Pentingnya Memahami Skema Pensiun

Salah satu aspek penting dalam perencanaan pensiun adalah memahami skema pensiun. Pengetahuan tentang skema pensiun membantu individu mempersiapkan keuangan jangka panjang dengan lebih efektif. Dengan pemahaman yang baik, Anda dapat merencanakan masa pensiun dengan lebih optimal, sehingga bisa menikmati hasil kerja keras selama bertahun-tahun.

Perbedaan Skema Pensiun Pegawai Pemerintah dan Swasta

Terdapat perbedaan mendasar antara skema pensiun untuk pegawai pemerintah dan swasta. Masing-masing memiliki kelebihan dan kekurangan yang perlu dipahami agar Anda dapat melakukan perencanaan yang lebih baik.

Skema Pensiun Pegawai Pemerintah

Pegawai pemerintah atau ASN (Aparatur Sipil Negara) terdiri dari dua kategori: PNS (Pegawai Negeri Sipil) dan PPPK (Pegawai Pemerintah dengan Perjanjian Kerja). Meskipun ada perbedaan dalam status, proses rekrutmen, dan hak-hak antara PNS dan PPPK, keduanya dijamin kesejahteraannya termasuk dalam hal pensiun.

Pensiun PNS

PNS menggunakan skema manfaat pasti atau defined benefit. Ini adalah program pensiun di mana peserta dijamin menerima manfaat yang dihitung berdasarkan formula tertentu yang melibatkan gaji pokok, masa kerja, dan faktor lainnya. Manfaat pensiun ditetapkan pada tingkat 2,5% dari gaji pokok terakhir untuk setiap tahun masa kerja, dengan manfaat maksimum sebesar 75% dari gaji pokok terakhir. Pembayaran dilakukan melalui anuitas bulanan hingga peserta meninggal dunia. Skema ini memberikan keamanan finansial yang signifikan karena manfaat yang diterima tidak tergantung pada kondisi pasar atau kinerja investasi.

Pensiun PPPK

PPPK menggunakan skema iuran pasti atau defined contribution. Dalam skema ini, peserta menyisihkan sebagian penghasilannya untuk diinvestasikan selama masa kerja. Peserta memiliki fleksibilitas dalam memilih instrumen investasi dan dapat melihat pertumbuhan akumulasi dana pensiun mereka. Pada saat pensiun, dana yang terkumpul dapat digunakan untuk membeli anuitas atau menerima pembayaran berkala. Manfaat pensiun tergantung pada akumulasi kontribusi dan hasil investasi. Risiko investasi ditanggung oleh peserta sendiri, yang akan mempengaruhi besaran dana pensiun yang diterima.

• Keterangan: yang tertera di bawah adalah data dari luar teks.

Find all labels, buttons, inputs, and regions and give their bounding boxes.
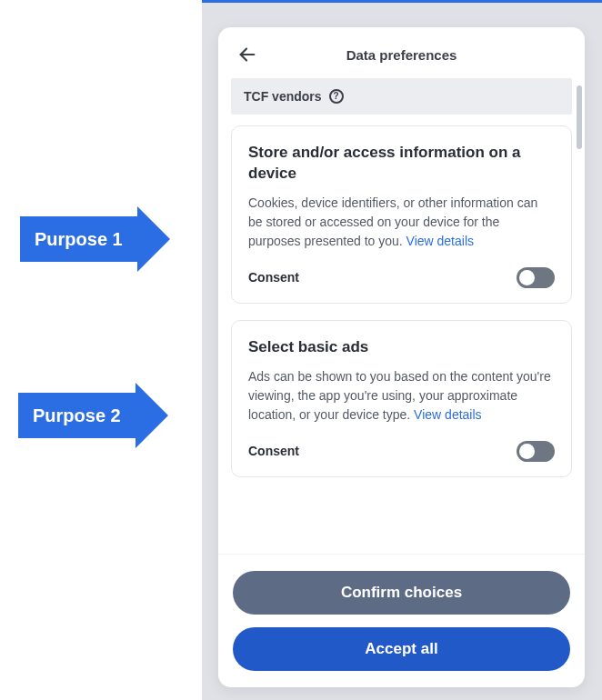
consent-row: Consent (248, 441, 555, 462)
card-desc-text: Cookies, device identifiers, or other in… (248, 195, 537, 248)
annotation-label-1: Purpose 1 (20, 216, 137, 262)
annotation-arrow-1: Purpose 1 (20, 216, 170, 262)
annotation-label-2: Purpose 2 (18, 393, 135, 438)
modal-title: Data preferences (233, 47, 570, 63)
arrow-head-icon (135, 383, 168, 448)
consent-toggle-1[interactable] (517, 267, 555, 288)
accept-all-button[interactable]: Accept all (233, 627, 570, 671)
arrow-head-icon (137, 206, 170, 272)
purpose-card-2: Select basic ads Ads can be shown to you… (231, 320, 572, 477)
modal-header: Data preferences (218, 27, 585, 78)
annotation-arrow-2: Purpose 2 (18, 393, 168, 438)
vendors-section-header[interactable]: TCF vendors ? (231, 78, 572, 115)
consent-toggle-2[interactable] (517, 441, 555, 462)
section-title: TCF vendors (244, 89, 322, 104)
modal-body: TCF vendors ? Store and/or access inform… (218, 78, 585, 554)
confirm-choices-button[interactable]: Confirm choices (233, 571, 570, 615)
annotation-area (0, 0, 202, 700)
consent-label: Consent (248, 444, 299, 458)
help-icon[interactable]: ? (329, 89, 344, 104)
card-desc-text: Ads can be shown to you based on the con… (248, 369, 551, 422)
toggle-knob (519, 270, 535, 285)
card-description: Cookies, device identifiers, or other in… (248, 194, 555, 251)
consent-row: Consent (248, 267, 555, 288)
view-details-link[interactable]: View details (414, 407, 481, 422)
consent-modal: Data preferences TCF vendors ? Store and… (218, 27, 585, 687)
modal-footer: Confirm choices Accept all (218, 554, 585, 687)
purpose-card-1: Store and/or access information on a dev… (231, 125, 572, 304)
consent-label: Consent (248, 270, 299, 285)
card-title: Store and/or access information on a dev… (248, 143, 555, 185)
toggle-knob (519, 444, 535, 459)
card-title: Select basic ads (248, 337, 555, 358)
card-description: Ads can be shown to you based on the con… (248, 367, 555, 425)
view-details-link[interactable]: View details (406, 234, 474, 248)
scrollbar-thumb[interactable] (577, 85, 582, 149)
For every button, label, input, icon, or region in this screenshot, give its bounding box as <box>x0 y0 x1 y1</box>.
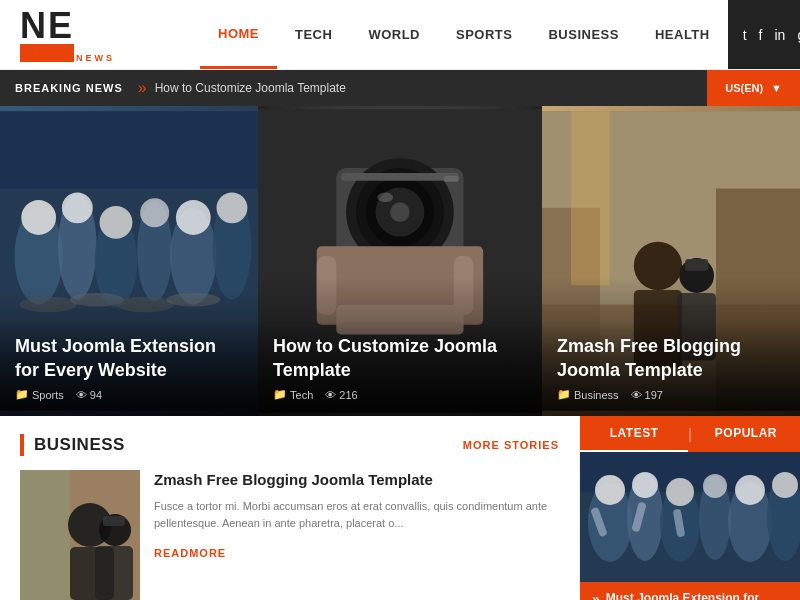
section-accent <box>20 434 24 456</box>
language-dropdown[interactable]: US(EN) ▼ <box>707 70 800 106</box>
article-content: Zmash Free Blogging Joomla Template Fusc… <box>154 470 559 600</box>
sidebar: LATEST | POPULAR <box>580 416 800 600</box>
article-thumbnail <box>20 470 140 600</box>
facebook-icon[interactable]: f <box>759 27 763 43</box>
nav-sports[interactable]: SPORTS <box>438 0 530 69</box>
hero-card-business[interactable]: Zmash Free Blogging Joomla Template 📁 Bu… <box>542 106 800 416</box>
article-excerpt: Fusce a tortor mi. Morbi accumsan eros a… <box>154 498 559 533</box>
article-thumb-image <box>20 470 140 600</box>
section-header: BUSINESS MORE STORIES <box>20 434 559 456</box>
language-label: US(EN) <box>725 82 763 94</box>
svg-point-62 <box>666 478 694 506</box>
logo-tagline: NEWS <box>76 53 115 69</box>
social-bar: t f in g+ ⊕ <box>728 0 800 69</box>
svg-point-63 <box>703 474 727 498</box>
views-icon: 👁 <box>325 389 336 401</box>
hero-card-sports[interactable]: Must Joomla Extension for Every Website … <box>0 106 258 416</box>
article-title: Zmash Free Blogging Joomla Template <box>154 470 559 490</box>
breaking-news-text: How to Customize Joomla Template <box>155 81 708 95</box>
nav-world[interactable]: WORLD <box>350 0 438 69</box>
svg-point-60 <box>595 475 625 505</box>
sidebar-tab-latest[interactable]: LATEST <box>580 416 688 452</box>
hero-card-tech-meta: 📁 Tech 👁 216 <box>273 388 527 401</box>
logo: NEXT NEWS <box>0 0 200 69</box>
svg-point-61 <box>632 472 658 498</box>
dropdown-arrow-icon: ▼ <box>771 82 782 94</box>
sidebar-tab-popular[interactable]: POPULAR <box>692 416 800 452</box>
svg-rect-51 <box>95 546 133 600</box>
hero-card-tech-title: How to Customize Joomla Template <box>273 335 527 382</box>
breaking-news-label: BREAKING NEWS <box>0 82 138 94</box>
linkedin-icon[interactable]: in <box>774 27 785 43</box>
views-icon: 👁 <box>76 389 87 401</box>
nav-tech[interactable]: TECH <box>277 0 350 69</box>
folder-icon: 📁 <box>273 388 287 401</box>
logo-text: NEXT <box>20 8 74 62</box>
svg-rect-50 <box>103 516 125 526</box>
section-title: BUSINESS <box>34 435 125 455</box>
folder-icon: 📁 <box>557 388 571 401</box>
svg-point-64 <box>735 475 765 505</box>
article-row: Zmash Free Blogging Joomla Template Fusc… <box>20 470 559 600</box>
svg-rect-46 <box>20 470 70 600</box>
hero-card-business-title: Zmash Free Blogging Joomla Template <box>557 335 785 382</box>
hero-section: Must Joomla Extension for Every Website … <box>0 106 800 416</box>
sidebar-featured-image <box>580 452 800 582</box>
hero-card-sports-meta: 📁 Sports 👁 94 <box>15 388 243 401</box>
svg-point-65 <box>772 472 798 498</box>
main-nav: HOME TECH WORLD SPORTS BUSINESS HEALTH <box>200 0 728 69</box>
hero-card-sports-title: Must Joomla Extension for Every Website <box>15 335 243 382</box>
nav-home[interactable]: HOME <box>200 0 277 69</box>
views-icon: 👁 <box>631 389 642 401</box>
more-stories-link[interactable]: MORE STORIES <box>463 439 559 451</box>
sidebar-article-title: » Must Joomla Extension for Every Websit… <box>580 582 800 600</box>
sidebar-article-text: Must Joomla Extension for Every Website <box>606 590 788 600</box>
sidebar-tabs: LATEST | POPULAR <box>580 416 800 452</box>
nav-health[interactable]: HEALTH <box>637 0 728 69</box>
bottom-section: BUSINESS MORE STORIES <box>0 416 800 600</box>
section-title-bar: BUSINESS <box>20 434 125 456</box>
business-articles-section: BUSINESS MORE STORIES <box>0 416 580 600</box>
logo-box: XT <box>20 44 74 62</box>
breaking-news-bar: BREAKING NEWS » How to Customize Joomla … <box>0 70 800 106</box>
twitter-icon[interactable]: t <box>743 27 747 43</box>
breaking-arrow-icon: » <box>138 79 147 97</box>
readmore-link[interactable]: READMORE <box>154 547 226 559</box>
folder-icon: 📁 <box>15 388 29 401</box>
sidebar-arrow-icon: » <box>592 590 600 600</box>
hero-card-business-meta: 📁 Business 👁 197 <box>557 388 785 401</box>
nav-business[interactable]: BUSINESS <box>530 0 636 69</box>
hero-card-tech[interactable]: How to Customize Joomla Template 📁 Tech … <box>258 106 542 416</box>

Skema Pensiun Pegawai Swasta

Skema pensiun pegawai swasta biasanya dikelola oleh perusahaan atau lembaga keuangan swasta, melibatkan kontribusi dari karyawan dan pemberi kerja. Berdasarkan Peraturan Pemerintah No. 35 Tahun 2021 Pasal 56, ketika pekerja memasuki masa pensiun atau mengalami PHK, mereka berhak atas uang pesangon, uang penghargaan masa kerja, dan uang penggantian hak. Komponen utama dalam perhitungan ini adalah gaji pokok dan tunjangan tetap.

Selain itu, dana pensiun pekerja swasta dapat diterima melalui program Jaminan Pensiun (JP) dan Jaminan Hari Tua (JHT). JHT biasanya diberikan sekaligus ketika peserta pensiun, sedangkan JP dibayarkan setiap bulan. Besaran dana sangat bergantung pada iuran yang dibayarkan oleh peserta selama masa kerja.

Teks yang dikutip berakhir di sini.